Эта неожиданная речь вызвала бурную реакцию. Мышелов разразился рукоплесканиями:
– У вас бесценный ум, барышня, вы поистине большой стратег!
Фафхрд решительно произнес:
– Очень доходчиво, маленькая госпожа, но Карл Тройхерц показался мне честным демоном.
Фрикс гордо заявила:
– Моя госпожа умнее вас всех, вместе взятых.
Стоявший у двери помощник вытаращил на Хисвет глаза и сделал рукой знак, изображающий морскую звезду. Льюкин проворчал:
– Она для удобства забыла о черном тендере.
Слинур же заорал, перекрывая всех:
– Изволили пошутить, что вы – крысиная королева? Да вы и есть королева крыс!
Когда после столь серьезного обвинения все замолчали, Слинур, глядя на Хисвет мрачно и не без страха, поспешно продолжил:
– В вашей речи содержалась тяжкая улика против вас же самой. Карл Тройхерц говорил, что его дракон, живший у Крысиных скал, питается только крысами. И он даже не попытался наброситься на кого-нибудь из мужчин, хотя и мог, но когда появились вы, барышня, тут же налетел на вас. Он сразу распознал, кто вы такая. – Голос Слинура задрожал. – Тринадцать по-человечески умных крыс правят всей их расой. Так говорят самые мудрые ланкмарские провидцы. Одиннадцать из них сидят в этих клетках и слышат каждое наше слово. Двенадцатая празднует на черном тендере победу над «Устрицей». А тринадцатая, – шкипер ткнул пальцем в сторону девушки, – это сребровласая и красноглазая барышня Хисвет!
Медленно и осмотрительно поднявшись на ноги, Льюкин вскричал:
– Ты очень проницателен, Слинур! И почему она носит столь просторные одеяния, если не для того, чтобы скрыть признаки своей принадлежности к этому мерзкому племени? Дайте мне сорвать с нее горностаевую накидку, и вы все увидите покрытое белой шерстью тело и десять черных сосков вместо девичьих грудей!
Он начал пролезать вокруг стола к Хисвет, но Фафхрд, вскочив, хотя и не без осторожности, обхватил Льюкина, медвежьей хваткой прижал его руки к бокам и вскричал:
– Попробуй только прикоснуться к ней хоть пальцем, и ты умрешь!
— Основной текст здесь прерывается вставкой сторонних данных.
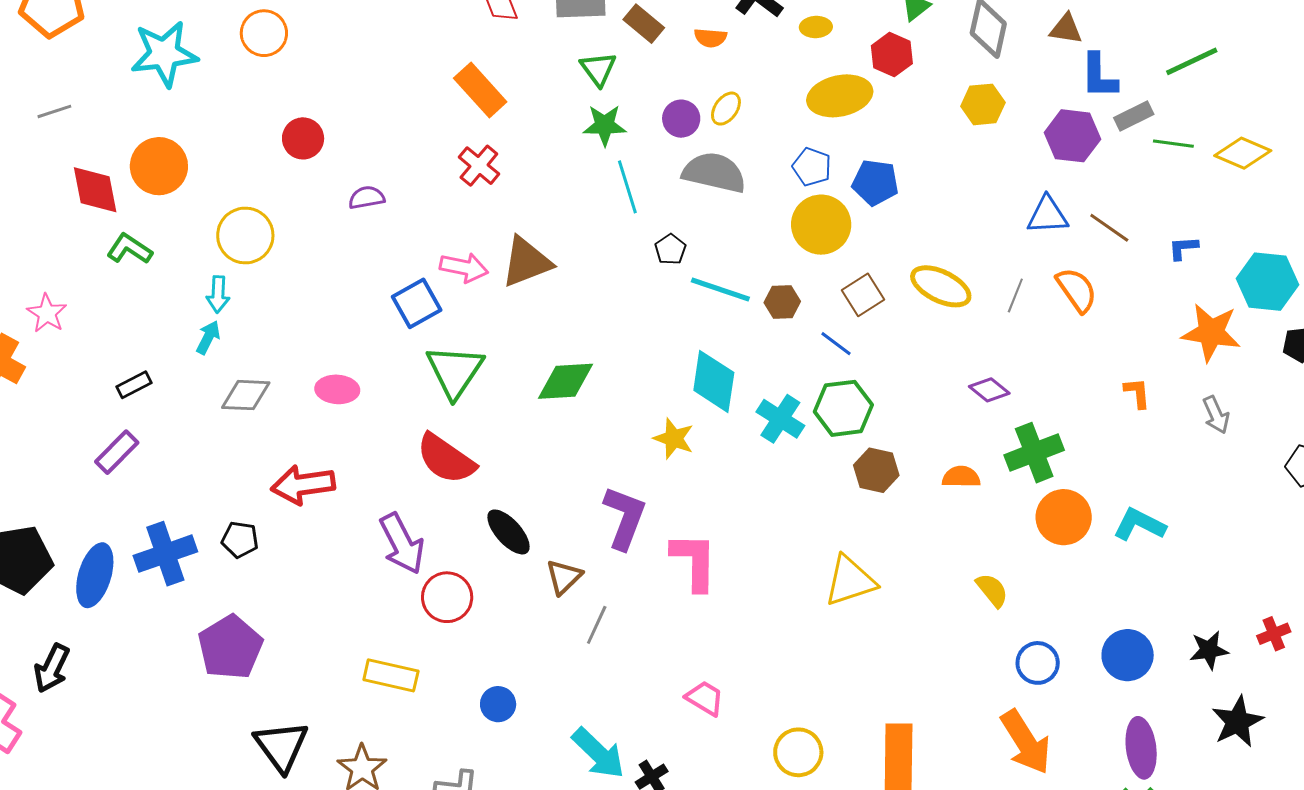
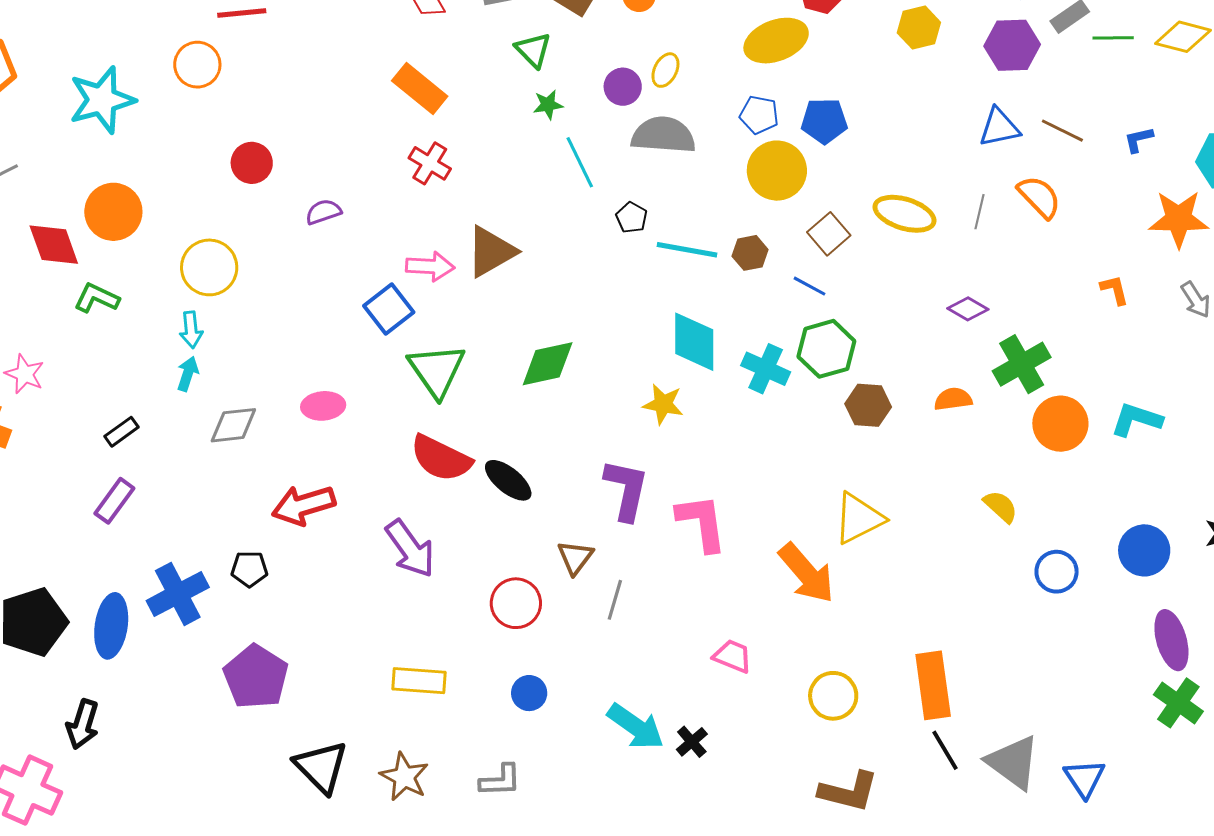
green star: (605, 125) -> (548, 105), size x0.7
black ellipse: (509, 532) -> (508, 480), moved
red circle: (447, 597) -> (516, 603), moved
orange arrow: (1026, 742) -> (807, 573), moved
Между тем Фрикс воскликнула:
– Хозяйка сказала верно – дракон был сыт, сожрав команду «Устрицы». Ему не хотелось больше жилистых мужчин, но он с удовольствием закусил бы нежной плотью моей дорогой госпожи!
Льюкин принялся извиваться и в конце концов вперился своими черными глазами в зеленые очи Фафхрда.
– Мерзейший из варваров! – проскрипел он. – Невзирая на разницу в положении, я вызываю тебя на поединок на дубинах прямо на палубе этого судна. Я докажу свою правоту насчет Хисвет в честной битве – если, конечно, ты отважишься на цивилизованный поединок, вонючая ты обезьяна! – И с этими словами он плюнул в искаженное лицо Фафхрда.
Северянину оставалось лишь принять вызов; не обращая внимания на текущую по его щеке слюну, он широко улыбнулся, продолжая держать Льюкина и внимательно поглядывая, как бы тот не укусил его за нос.
Поскольку вызов был брошен и принят, Слинур, покачав головой и несколько раз возведя очи горе, стал отдавать распоряжения о подготовке к дуэли, чтобы успеть обернуться с ней засветло и принять меры безопасности до наступления ночи.
Когда Слинур, Мышелов и помощник шкипера подошли к двум недругам, Фафхрд отпустил Льюкина, и тот, презрительно отводя взгляд, ушел на палубу, где тут же вызвал отряд солдат с «Акулы», дабы те секундировали ему в поединке и следили за соблюдением правил. Мышелов, о чем-то переговорив с Фафхрдом, ушел из каюты и принялся шептаться с командой «Каракатицы» – начиная с боцмана и кончая коком и мальчишкой-стюардом. При этом всякий раз из руки Мышелова кое-что быстро переходило в руку матроса, с которым тот в данный момент вел переговоры.
4
Несмотря на то что Слинур очень спешил, солнце уже начало клониться к горизонту, когда прерывистой медной дробью зарокотал гонг «Каракатицы», возвещая о начале поединка. На небе не было ни облачка, однако угрюмая туманная пелена все еще лежала в одной ланкмарской лиге (двадцати полетах стрелы) к востоку, двигаясь на север параллельно с караваном, и выглядела почти такой же плотной и блестящей в косых лучах солнца, как айсберг. По какой-то таинственной причине ни горячее солнце, ни западный ветер ее не разогнали.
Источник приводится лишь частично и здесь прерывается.